I had Pyrs before I found Anatolians. They LOVE to bark! If my Anatolian barks, I'm looking to see what's wrong. I also don't miss grooming that heavy Pyr coat. Either breed wants to guard 200 acres, more or less. We have 200 acres, so it works out. 

My male is a flock dog. He sticks tight to the flock. I'm hoping this new pup can become the perimeter dog, with Zeus as back-up.


----------



## Judy in IN (Nov 28, 2003)

sugumarg said:


> Is there a difference in obedience between GP/ASD/Mix compared to Boerboel? I hear that ASD/ASDMix could be very independent to the extent to choose to decide itself and stick to it.


I'm not familiar with Boerboel. I will say that I've heard people saying that their Pyr or ADS won't come when called. 

My dogs come EVERY time I call them. Why? Because, once they come to me, they know they will get scratches and petting. I socialize my dogs. I can't afford to lose the farm because some visitor got bitten. 

So LOVE your dog, no matter what breed you get. I like to say that Anatolians can resist anything but love. They will guard just as well as a dog that's feral. I've seen some of those poor dogs, matted and afraid of people. Such a shame.


----------



## BarbadosSheep (Jun 27, 2011)

I agree with you Judy. It is a shame when folks don't socialize these dogs. My dogs ADORE me and come running when I enter the pasture. right now they are in with two dexter cattle. the dogs love the cattle and are always with them. Yesterday I entered the pasture to put hay in the goat's hay rack. I alway carry a large stick because the Dexter bull is not trustworthy to be around. As I started unloading hay, the bull started getting close to me. The dogs both positioned themselves between me and the bull and growled at him. As much as they love that bull, they love me more and wanted to protect me from him. I have spent a lot of time loving on those two dogs and it shows. They are wonderful guardians and wonderful dogs.


----------



## JasoninMN (Feb 24, 2006)

sugumarg said:


> Very very useful thread
> 
> One question though, why no one mentioned Boerboel?


A Boerboel is not a Livestock guardian breed. Nothing would be gained by mixing it.


----------



## motdaugrnds (Jul 3, 2002)

Well, I've learned from experience that most any dog can be trained to do whatever you want it to do. I mostly keep with service-type dogs (shepherds and labs). Even "mixed" they have baby-sat my day-old goat kids.

At this time I have a full blood chocolate lab who lets me know if anything unusual occurs near our 6 acres. The entire goat herd learned to run "toward" the barking dog from a "mixed" shepherd/lab/wolf dog that has intimidated everything around and baby-sat while does were out grazing.

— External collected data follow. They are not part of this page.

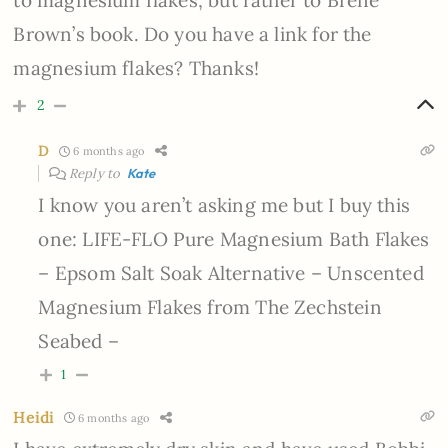
to magnesium flakes, but rather to Brene
Brown’s book. Do you have a link for the
magnesium flakes? Thanks!
2
D
6 months ago
Reply to
Kate
I know you aren’t asking me but I buy this
one: LIFE-FLO Pure Magnesium Bath Flakes
– Epsom Salt Soak Alternative – Unscented
Magnesium Flakes from The Zechstein
Seabed –
1
Heidi
6 months ago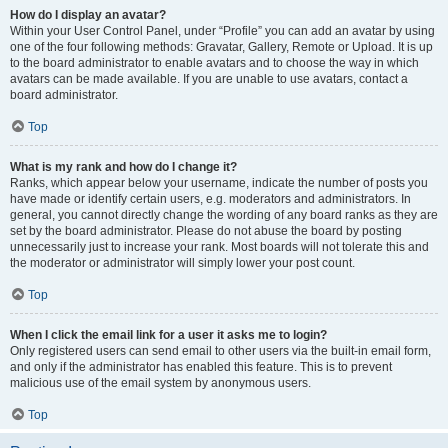
How do I display an avatar?
Within your User Control Panel, under “Profile” you can add an avatar by using
one of the four following methods: Gravatar, Gallery, Remote or Upload. It is up
to the board administrator to enable avatars and to choose the way in which
avatars can be made available. If you are unable to use avatars, contact a
board administrator.
Top
What is my rank and how do I change it?
Ranks, which appear below your username, indicate the number of posts you
have made or identify certain users, e.g. moderators and administrators. In
general, you cannot directly change the wording of any board ranks as they are
set by the board administrator. Please do not abuse the board by posting
unnecessarily just to increase your rank. Most boards will not tolerate this and
the moderator or administrator will simply lower your post count.
Top
When I click the email link for a user it asks me to login?
Only registered users can send email to other users via the built-in email form,
and only if the administrator has enabled this feature. This is to prevent
malicious use of the email system by anonymous users.
Top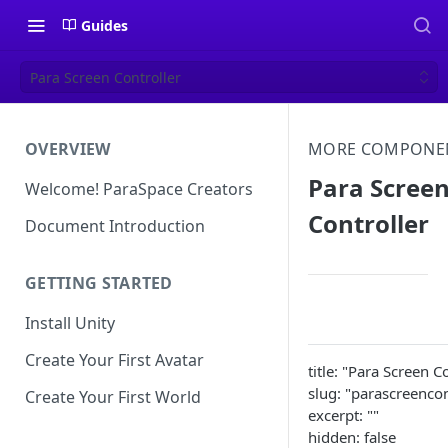
Guides
Para Screen Controller
OVERVIEW
MORE COMPONE
Para Scree
Welcome! ParaSpace Creators
Controller
Document Introduction
GETTING STARTED
Install Unity
Create Your First Avatar
title: "Para Screen C
slug: "parascreencon
Create Your First World
excerpt: ""
hidden: false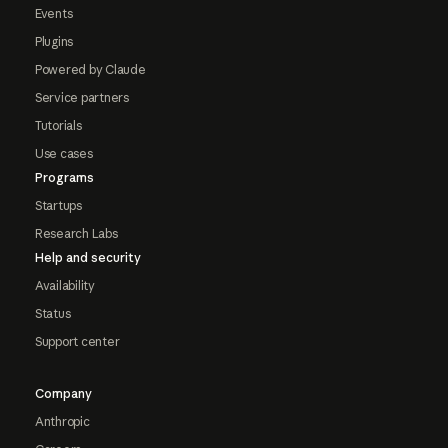
Events
Plugins
Powered by Claude
Service partners
Tutorials
Use cases
Programs
Startups
Research Labs
Help and security
Availability
Status
Support center
Company
Anthropic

This year I'm getting a full blood German shepherd and a full blood anatolian shepherd(both females) as I want the anatolian to live/guard goats and the GS to be more around myself & David. Our Lab will continue to roam, hunt and alert us to whatever. [Yesterday this lab brought a squirrel into the house. OMG was he beaming with pride. He had been stalking squirrels for quite awhile and I never thought he would ever catch one; but he did. It is now buried next to the fig tree for "curing".  ]

So pure blood or mixed, dogs are pretty much what their owners train them to be. So are goats. (My goats walk slowly beside me when I'm going up a hill and let me lean on them if need be...especially Sir Alginon my 250 lb buck.)


----------



## Wolf Flower (Dec 21, 2005)

motdaugrnds said:


> Well, I've learned from experience that most any dog can be trained to do whatever you want it to do.


You need more experience.  While you can, at a stretch, train most any dog to perform a behavior they are physically capable of doing, it will be MUCH easier and the dog will enjoy it more if he has been bred to do a particular job. For example, maybe you could train a pointer to herd sheep, but you'll have much better luck using a Border Collie. And I'm sure you could train a Border Collie to point, but why not let the Pointer do it, since it's strongly instinctive for him? 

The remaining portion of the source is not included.